Ja, den Punkt gibt es. Aber ich bin sehr vorsichtig, das in die Welt hinauszuposaunen. Ich denke mir, vielleicht ist das ja mein Fehler. Sie haben Wagner erwähnt – der Beziehungsreichtum in seinen Opern scheint unerschöpflich. Würde ich also sagen, ich sei mit Wagner fertig, läge das Problem ganz auf meiner Seite. Andererseits nehme ich keinem ab, der nach seiner x-ten Interpretation einer Beethoven-Sonate immer noch davon spricht, er würde Neues entdecken. Vielleicht Details. Ich denke, man muss sich auf sich besinnen und offen sagen: Ich beende hiermit die Auseinandersetzung mit einem Komponisten. Aber man sollte dann auch den Mut haben, nach, sagen wir, zehn Jahren wieder zurückzublicken, um festzustellen, dass der Komponist einem vielleicht doch noch was zu sagen hat. Es ist wie mit einer Landschaft: Die bleibt immer dieselbe, aber die Jahreszeiten ändern sich – und somit ändert sich auch die Landschaft. Zudem geht es nicht immer darum, Neues zu entdecken. Wenn ich heute Webern dirigiere, dann entdecke ich in seinen Werken vielleicht nichts Neues mehr – aber ich bin ein besserer Dirigent geworden. Ich bin flexibler geworden, gelassener, verstehe den inneren Zusammenhang von Weberns Kompositionen gründlicher. Das alles hat nichts mit Webern selbst zu tun.

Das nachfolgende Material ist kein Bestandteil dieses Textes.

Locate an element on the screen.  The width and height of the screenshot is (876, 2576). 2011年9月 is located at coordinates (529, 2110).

Ein entscheidendes Merkmal Ihrer Stücke ist, dass sie unabgeschlossen sind. Sie revidieren häufig, überarbeiten immer wieder – manchmal dauern diese Prozesse mehrere Jahrzehnte. Warum sagen Sie nicht: Hier mache ich einen Schritt und gehe zu etwas anderem über?

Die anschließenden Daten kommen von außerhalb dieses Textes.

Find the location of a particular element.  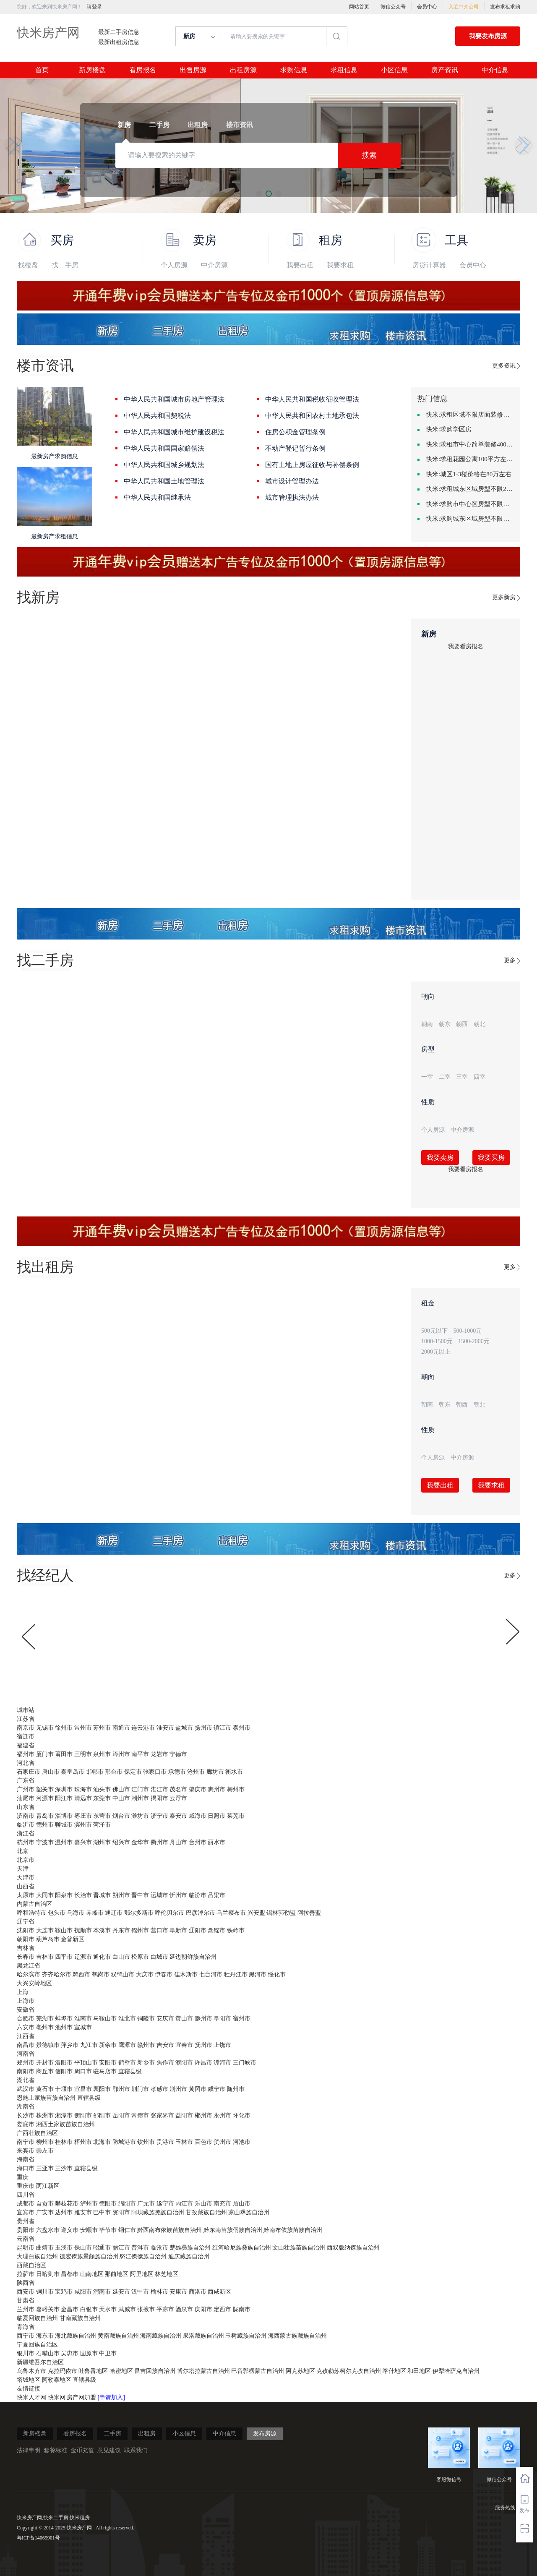 湘潭市 is located at coordinates (64, 2115).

Weil ich meine Stücke auch als Interpret lese. Weil ich mit einigem Abstand höre, was ich damals nicht präzise genug formuliert habe. Und das brennt sich mir ein – ich bekomme regelrecht ein schlechtes Gewissen. Ich muss das korrigieren, reduzieren, weiterentwickeln. Man muss die Konsequenzen aus den eigenen Stücken ziehen, das ist es, was ich Werktreue nenne. Ich weiß, dass das viele Kollegen anders sehen, Stockhausen war da besonders radikal. Natürlich wusste er um das Ungenügende in früheren Stücken – aber diese waren für ihn Geschichte, er wollte dahin nicht wieder zurück. Ich kann das nicht. Ich muss erst das Problem lösen. Manchmal brauche ich dafür 50 Jahre.
Wäre es nicht folgerichtig, die unterschied­lichen Entwicklungsstufen, die verschiedenen Fassungen auch für die Hörer zugänglich zu machen, um den Prozess nachzuvollziehen?
Nein, das ist nur für Musikwissenschaftler von Interesse, es geht doch nicht darum, dass man Fehler und ihre Überwindung dokumentiert, sondern dass man an einem Kunstwerk arbeitet.
Gibt es für Sie eine generelle Methode, eine zentrale Idee, die ihre Stücke durchdringt?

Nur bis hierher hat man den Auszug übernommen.